Problem requirements - The word "بحرانی" marks the lines to keep; find each one in the data and copy it.

**********

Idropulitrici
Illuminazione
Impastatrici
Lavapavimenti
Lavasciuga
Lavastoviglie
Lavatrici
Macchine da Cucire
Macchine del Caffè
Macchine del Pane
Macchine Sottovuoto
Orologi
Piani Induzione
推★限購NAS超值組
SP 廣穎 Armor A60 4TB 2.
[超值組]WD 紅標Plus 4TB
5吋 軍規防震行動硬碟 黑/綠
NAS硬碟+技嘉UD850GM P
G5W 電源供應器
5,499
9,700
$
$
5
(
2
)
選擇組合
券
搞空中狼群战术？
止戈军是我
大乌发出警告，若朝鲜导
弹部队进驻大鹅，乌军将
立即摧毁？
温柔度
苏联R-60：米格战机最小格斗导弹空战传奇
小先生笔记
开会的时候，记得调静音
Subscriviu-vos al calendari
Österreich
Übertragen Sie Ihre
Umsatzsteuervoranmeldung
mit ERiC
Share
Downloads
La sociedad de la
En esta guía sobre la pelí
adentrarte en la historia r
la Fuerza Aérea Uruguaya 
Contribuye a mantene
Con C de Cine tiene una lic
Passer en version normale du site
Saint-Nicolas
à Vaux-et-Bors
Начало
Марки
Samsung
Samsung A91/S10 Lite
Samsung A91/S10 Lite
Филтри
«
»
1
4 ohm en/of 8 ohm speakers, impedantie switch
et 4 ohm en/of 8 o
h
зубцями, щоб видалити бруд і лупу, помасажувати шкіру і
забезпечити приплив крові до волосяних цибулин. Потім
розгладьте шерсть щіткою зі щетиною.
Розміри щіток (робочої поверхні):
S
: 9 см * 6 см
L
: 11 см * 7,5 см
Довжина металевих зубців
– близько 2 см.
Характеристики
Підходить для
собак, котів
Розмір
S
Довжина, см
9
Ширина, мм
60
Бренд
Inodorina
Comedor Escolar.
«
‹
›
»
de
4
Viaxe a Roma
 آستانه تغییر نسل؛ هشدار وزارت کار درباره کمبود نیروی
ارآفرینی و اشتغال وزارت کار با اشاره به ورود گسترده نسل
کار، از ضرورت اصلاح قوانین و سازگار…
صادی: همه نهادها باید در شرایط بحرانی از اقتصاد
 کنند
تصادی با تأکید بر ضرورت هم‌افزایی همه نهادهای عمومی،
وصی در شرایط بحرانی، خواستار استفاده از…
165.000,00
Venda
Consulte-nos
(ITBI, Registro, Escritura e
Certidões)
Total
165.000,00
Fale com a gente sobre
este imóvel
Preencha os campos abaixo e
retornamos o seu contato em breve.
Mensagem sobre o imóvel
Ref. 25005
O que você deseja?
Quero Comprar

**********

Finished exercise -
صادی: همه نهادها باید در شرایط بحرانی از اقتصاد
وصی در شرایط بحرانی، خواستار استفاده از…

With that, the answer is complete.